* [PROBLEM] Search each line below for "sıra", then return the lines where it appears.

(Source records)
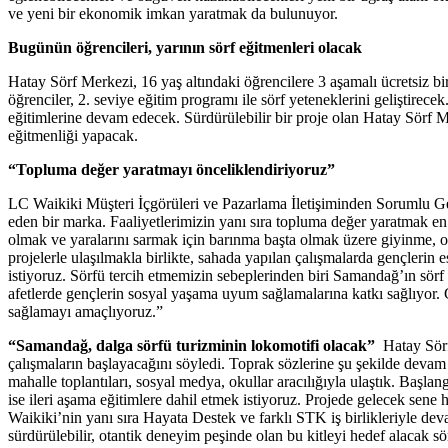
ve yeni bir ekonomik imkan yaratmak da bulunuyor.
Bugünün öğrencileri, yarının sörf eğitmenleri olacak
Hatay Sörf Merkezi, 16 yaş altındaki öğrencilere 3 aşamalı ücretsiz bi
öğrenciler, 2. seviye eğitim programı ile sörf yeteneklerini geliştirec
eğitimlerine devam edecek. Sürdürülebilir bir proje olan Hatay Sörf 
eğitmenliği yapacak.
“Topluma değer yaratmayı önceliklendiriyoruz”
LC Waikiki Müşteri İçgörüleri ve Pazarlama İletişiminden Sorumlu 
eden bir marka. Faaliyetlerimizin yanı sıra topluma değer yaratmak en
olmak ve yaralarını sarmak için barınma başta olmak üzere giyinme, ok
projelerle ulaşılmakla birlikte, sahada yapılan çalışmalarda gençler
istiyoruz. Sörfü tercih etmemizin sebeplerinden biri Samandağ’ın sörf 
afetlerde gençlerin sosyal yaşama uyum sağlamalarına katkı sağlıyor. G
sağlamayı amaçlıyoruz.”
“Samandağ, dalga sörfü turizminin lokomotifi olacak”
Hatay Sörf
çalışmaların başlayacağını söyledi. Toprak sözlerine şu şekilde devam 
mahalle toplantıları, sosyal medya, okullar aracılığıyla ulaştık. Baş
ise ileri aşama eğitimlere dahil etmek istiyoruz. Projede gelecek sen
Waikiki’nin yanı sıra Hayata Destek ve farklı STK iş birlikleriyle dev
sürdürülebilir, otantik deneyim peşinde olan bu kitleyi hedef alacak sö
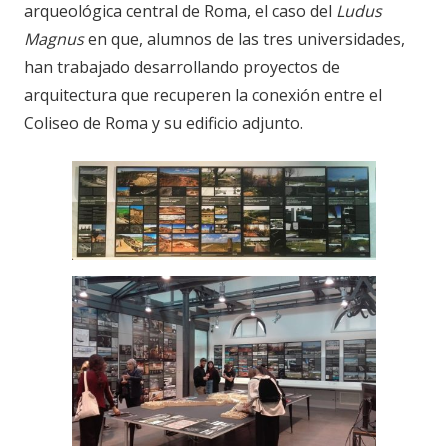
arqueológica central de Roma, el caso del
Ludus
Magnus
en que, alumnos de las tres universidades,
han trabajado desarrollando proyectos de
arquitectura que recuperen la conexión entre el
Coliseo de Roma y su edificio adjunto.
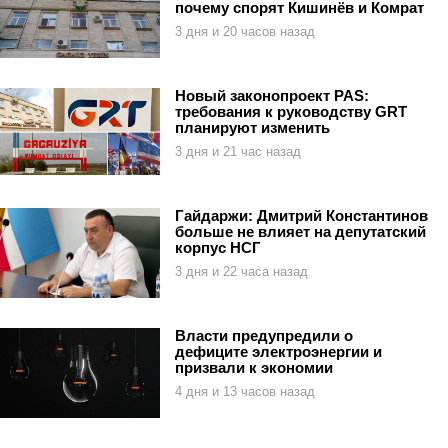
почему спорят Кишинёв и Комрат
3 дня и 20 часов назад
Новый законопроект PAS:
требования к руководству GRT
планируют изменить
3 дня и 21 час назад
Гайдаржи: Дмитрий Константинов
больше не влияет на депутатский
корпус НСГ
3 дня и 22 часа назад
Власти предупредили о
дефиците электроэнергии и
призвали к экономии
4 дня и 13 часов назад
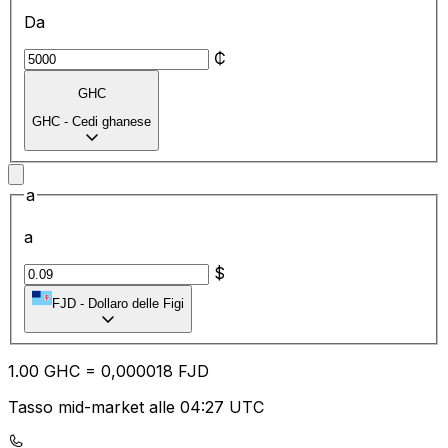
Da
₵
GHC
GHC
-
Cedi ghanese
a
a
$
FJD
-
Dollaro delle Figi
1.00
GHC
=
0,
000018
FJD
Tasso mid-market alle 04:27 UTC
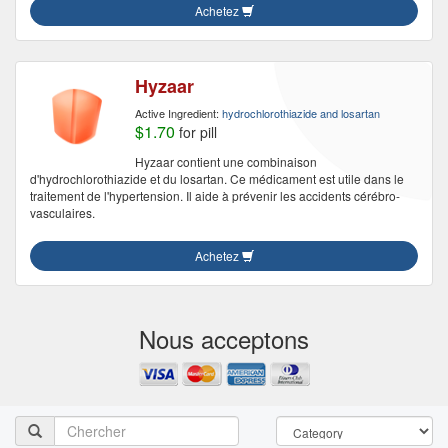
Achetez
Hyzaar
Active Ingredient:
hydrochlorothiazide and losartan
$1.70
for pill
Hyzaar contient une combinaison
d'hydrochlorothiazide et du losartan. Ce médicament est utile dans le
traitement de l'hypertension. Il aide à prévenir les accidents cérébro-
vasculaires.
Achetez
Nous acceptons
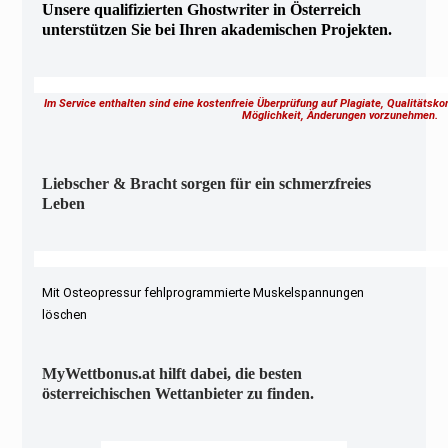
Unsere qualifizierten Ghostwriter in Österreich
unterstützen Sie bei Ihren akademischen Projekten.
Im Service enthalten sind eine kostenfreie Überprüfung auf Plagiate, Qualitätsk
Möglichkeit, Änderungen vorzunehmen.
Liebscher & Bracht sorgen für ein schmerzfreies
Leben
Mit Osteopressur fehlprogrammierte Muskelspannungen
löschen
MyWettbonus.at hilft dabei, die besten
österreichischen Wettanbieter zu finden.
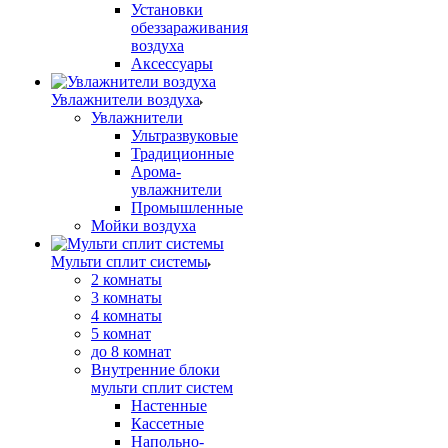
Установки
обеззараживания
воздуха
Аксессуары
Увлажнители воздуха
Увлажнители
Ультразвуковые
Традиционные
Арома-
увлажнители
Промышленные
Мойки воздуха
Мульти сплит системы
2 комнаты
3 комнаты
4 комнаты
5 комнат
до 8 комнат
Внутренние блоки
мульти сплит систем
Настенные
Кассетные
Напольно-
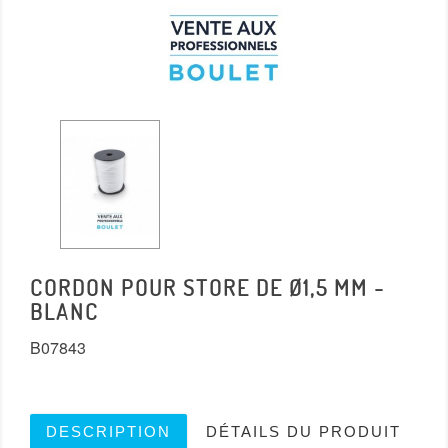
CORDON POUR STORE DE Ø1,5 MM -
BLANC
B07843
DESCRIPTION
DÉTAILS DU PRODUIT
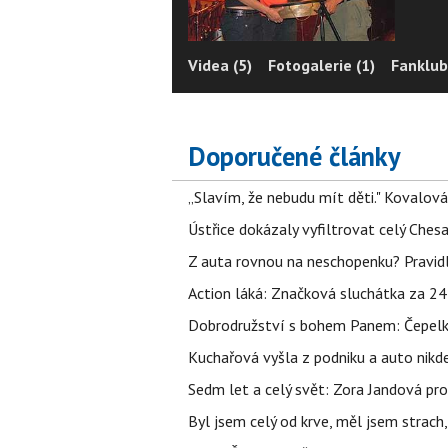
Videa (5)
Fotogalerie (1)
Fanklub
Doporučené články
„Slavím, že nebudu mít děti." Kovalová
Ústřice dokázaly vyfiltrovat celý Ches
Z auta rovnou na neschopenku? Pravidl
Action láká: Značková sluchátka za 244 k
Dobrodružství s bohem Panem: Čepelka 
Kuchařová vyšla z podniku a auto nikde.
Sedm let a celý svět: Zora Jandová pr
Byl jsem celý od krve, měl jsem strach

* [EXERCISE OUTPUT]
eden bir marka. Faaliyetlerimizin yanı sıra topluma değer yaratmak en
Waikiki’nin yanı sıra Hayata Destek ve farklı STK iş birlikleriyle dev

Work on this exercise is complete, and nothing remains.